Creating a 'one-stop shop' for infrastructure investment, the deal merges GIP's specialised expertise with BlackRock's extensive network, aiming to serve a wide range of clients with a $150 billion portfolio. This strategic alliance is set to deliver unmatched solutions across equity, debt, and beyond, establishing new industry standards for infrastructure investment and diversification. 


Risks and Uncertainties


The asset manager will have to contend with global economic uncertainties. Larry Fink, BlackRock’s global chief, argues that infrastructure offers stable returns and large profits. However, as Reuters notes, the current economic climate is one of tight monetary policy. The problem this presents is that infrastructure projects are often heavily leveraged, and while low interest rates in the early 2000s allowed projects to take on more debt and better handle setbacks, the same cannot be said for the post-Covid era. Similarly, infrastructure assets - being stable, cash generative and expected to last a long time - are often sensitive to interest rate changes, in comparison with global equities. 

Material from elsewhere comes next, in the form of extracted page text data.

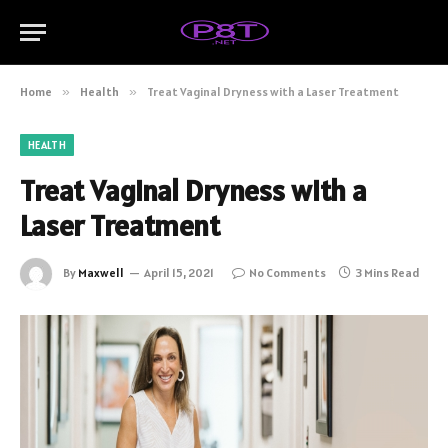
Home
»
Health
»
Treat Vaginal Dryness with a Laser Treatment
HEALTH
Treat Vaginal Dryness with a
Laser Treatment
By
Maxwell
April 15, 2021
No Comments
3 Mins Read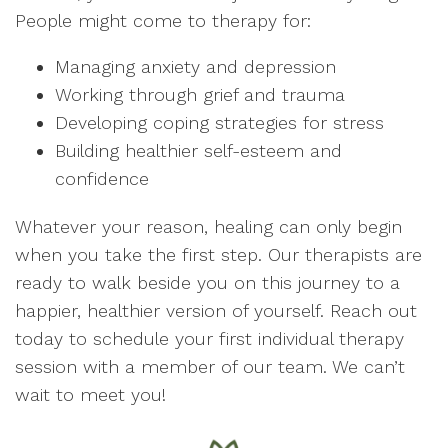
People might come to therapy for:
Managing anxiety and depression
Working through grief and trauma
Developing coping strategies for stress
Building healthier self-esteem and
confidence
Whatever your reason, healing can only begin
when you take the first step. Our therapists are
ready to walk beside you on this journey to a
happier, healthier version of yourself. Reach out
today to schedule your first individual therapy
session with a member of our team. We can’t
wait to meet you!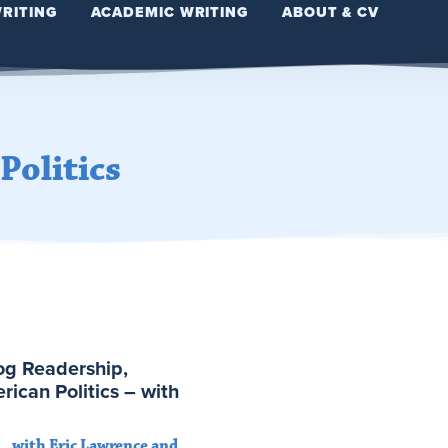
WRITING
ACADEMIC WRITING
ABOUT & CV
Politics
log Readership,
rican Politics – with
with Eric Lawrence and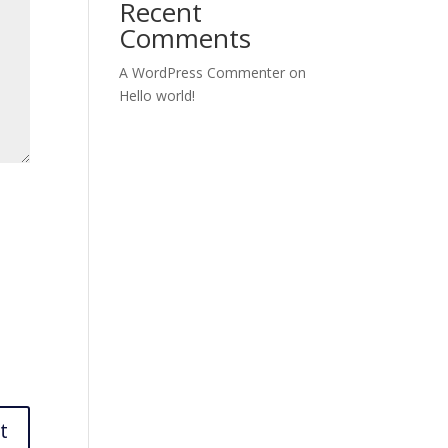
Recent
Comments
A WordPress Commenter
on
Hello world!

The second risk is reputational. By acquiring Global Infrastructure Partners, BlackRock is acquiring a stake in heavily polluting projects, including oil pipelines and 3 UK airports. This risks alienating its ESG leaning investors. BlackRock had been championing a profit-motivated transition to greener investments and had been pushing its companies to improve their ESG credentials. However, the acquisition of GIP will likely raise questions about BlackRock’s stance on such issues in an environment where conscious investing has taken on more importance. It is the ambition of the UK and many EU countries to phase out fossil fuel usage by 2050.


Fink, however, sees this as an opportunity, saying "infrastructure is one of the most exciting long-term investment opportunities, as a number of structural shifts re-shape the global economy".